A vitória do talento

Entre a fria primeira mensagem de rádio - "Sebastian, você venceu a corrida" - e a explosão do "você é o novo campeão do mundo", houve um silêncio que Vettel sentiu como se fosse uma eternidade. A primeira frase da insuperável "We are the champions", permaneceu presa na garganta de Christian Horner e os rapazes da Red Bull por mais 43,7 segundos, até a passagem de Alonso em 7.º lugar. A seguir foram as frases choradas de Vettel, que ele mesmo definiu como "parecendo o choro de uma menininha" e a festa no box ao som já não mais apenas do Queen e Fred Mercury, mas também de Tina Turner com a sua "You are simple the best".

Reginaldo Leme, O Estado de S.Paulo

19 de novembro de 2010 | 00h00

Vettel foi simplesmente o melhor do campeonato mais disputado desde 1986. Ele somou 5 vitórias, chegou duas vezes em segundo, três em terceiro, três em quarto, nenhuma em quinto, uma em sexto e uma em sétimo. Liderou 382 voltas. Não marcou ponto na Austrália, Turquia, Bélgica e Coréia. Errou feio na Turquia (bateu no companheiro Webber), Inglaterra (tocou em Hamilton na primeira curva) e Bélgica (rodou sozinho e tirou Button). Na Coreia, sofreu quebra de motor quando estava ganhando. Naquele momento parecia estar se despedindo do título.

Alonso ganhou tanto quanto Vettel (5 vezes). Empatou também em número de 2.º, 3.º, 5.º, 6.º e 7.º lugares. Chegou duas vezes em oitavo. E o que fez a diferença foi um quarto lugar a menos. Deixou de marcar apenas três vezes (Malásia, Inglaterra e Bélgica). Liderou bem menos - 126 voltas.

Cometeu mais erros do que o habitual em sua carreira, mas teve um segundo semestre muito bom - 151 pontos contra 135 de Vettel, 114 de Webber e 113 de Hamilton. Na última corrida do ano Alonso superou a marca de 798,5 pontos de Alain Prost tornando-se o segundo maior pontuador da F-1 (804). Muito pouco para servir de consolo diante da maior derrota de sua carreira.

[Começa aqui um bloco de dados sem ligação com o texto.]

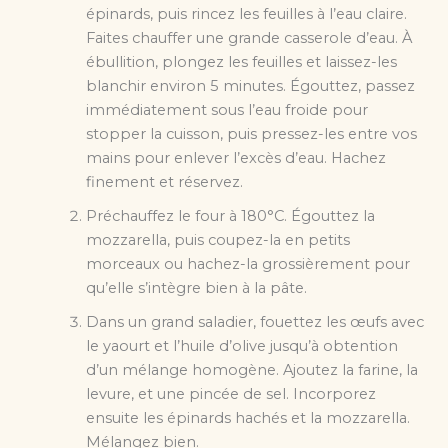
épinards, puis rincez les feuilles à l’eau claire.
Faites chauffer une grande casserole d’eau. À
ébullition, plongez les feuilles et laissez-les
blanchir environ 5 minutes. Égouttez, passez
immédiatement sous l’eau froide pour
stopper la cuisson, puis pressez-les entre vos
mains pour enlever l’excès d’eau. Hachez
finement et réservez.
Préchauffez le four à 180°C. Égouttez la
mozzarella, puis coupez-la en petits
morceaux ou hachez-la grossièrement pour
qu’elle s’intègre bien à la pâte.
Dans un grand saladier, fouettez les œufs avec
le yaourt et l’huile d’olive jusqu’à obtention
d’un mélange homogène. Ajoutez la farine, la
levure, et une pincée de sel. Incorporez
ensuite les épinards hachés et la mozzarella.
Mélangez bien.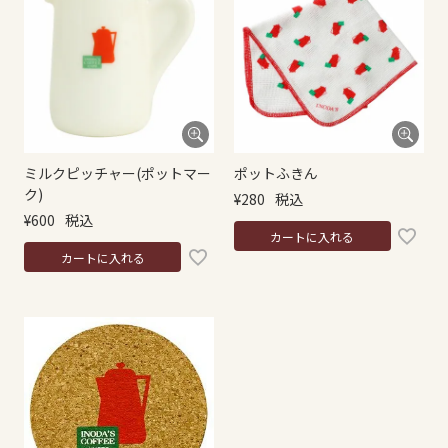
ミルクピッチャー(ポットマー
ポットふきん
ク)
¥
280
税込
¥
600
税込
カートに入れる
カートに入れる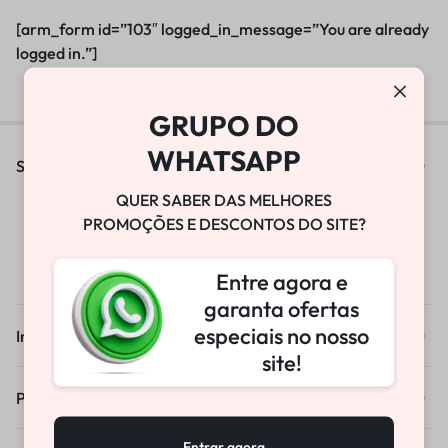
[arm_form id=”103″ logged_in_message=”You are already
logged in.”]
GRUPO DO
WHATSAPP
Sobre
QUER SABER DAS MELHORES
Sobre-nos
PROMOÇÕES E DESCONTOS DO SITE?
Blog & Noticias
Contato
Entre agora e
garanta ofertas
especiais no nosso
Informações
site!
Pedidos e Entregas
Entrar agora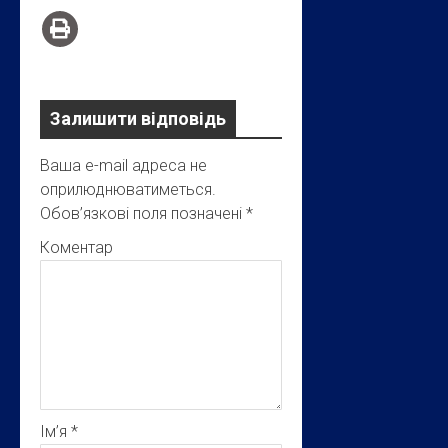
Залишити відповідь
Ваша e-mail адреса не
оприлюднюватиметься.
Обов’язкові поля позначені
*
Коментар
Ім’я
*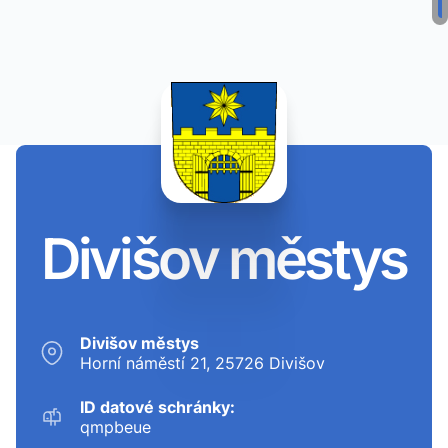
Divišov městys
Divišov městys
Horní náměstí 21, 25726 Divišov
ID datové schránky:
qmpbeue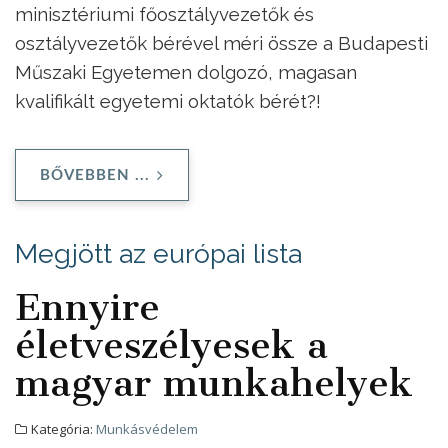
minisztériumi főosztályvezetők és
osztályvezetők bérével méri össze a Budapesti
Műszaki Egyetemen dolgozó, magasan
kvalifikált egyetemi oktatók bérét?!
BŐVEBBEN ...
Megjött az európai lista
Ennyire
életveszélyesek a
magyar munkahelyek
Kategória:
Munkásvédelem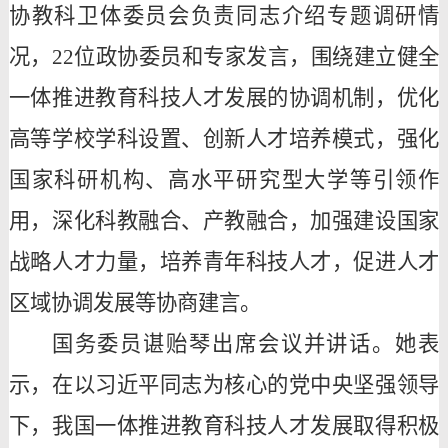
协教科卫体委员会负责同志介绍专题调研情
况，22位政协委员和专家发言，围绕建立健全
一体推进教育科技人才发展的协调机制，优化
高等学校学科设置、创新人才培养模式，强化
国家科研机构、高水平研究型大学等引领作
用，深化科教融合、产教融合，加强建设国家
战略人才力量，培养青年科技人才，促进人才
区域协调发展等协商建言。
国务委员谌贻琴出席会议并讲话。她表
示，在以习近平同志为核心的党中央坚强领导
下，我国一体推进教育科技人才发展取得积极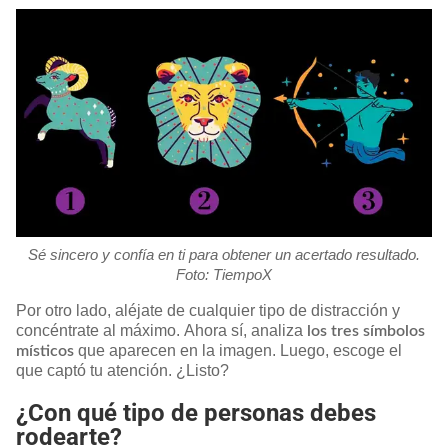
Sé sincero y confía en ti para obtener un acertado resultado.
Foto: TiempoX
Por otro lado, aléjate de cualquier tipo de distracción y
concéntrate al máximo. Ahora sí, analiza
los tres símbolos
que aparecen en la imagen. Luego, escoge el
místicos
que captó tu atención. ¿Listo?
¿Con qué tipo de personas debes
rodearte?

Webber foi o mais regular. Só não marcou ponto em duas corridas (uma pelo acidente em Valência, no qual teve pouca culpa, e outra, quando bateu sozinho na Coreia). Liderou 317 voltas. Venceu quatro vezes e foi ao pódio quatro vezes em segundo e duas em terceiro. Seus outros resultados: um quinto, dois sextos, três oitavos e um nono. Os três fizeram 10 pódios cada um.

A Red Bull (9 vitórias, 4 dobradinhas, 15 poles, 498 pontos, campeã de construtores e de pilotos) é a grande vencedora. A Ferrari, a grande derrotada. Decepcionou milhões de torcedores no mundo, quando, ainda em julho, 11.ª etapa do Mundial, inverteu as posições de seus pilotos através de uma ordem ouvida via rádio de Felipe Massa pelo mundo inteiro. Levou US$ 100 mil de multa e, nem assim, ganhou o título que queria ver nas mãos de Alonso.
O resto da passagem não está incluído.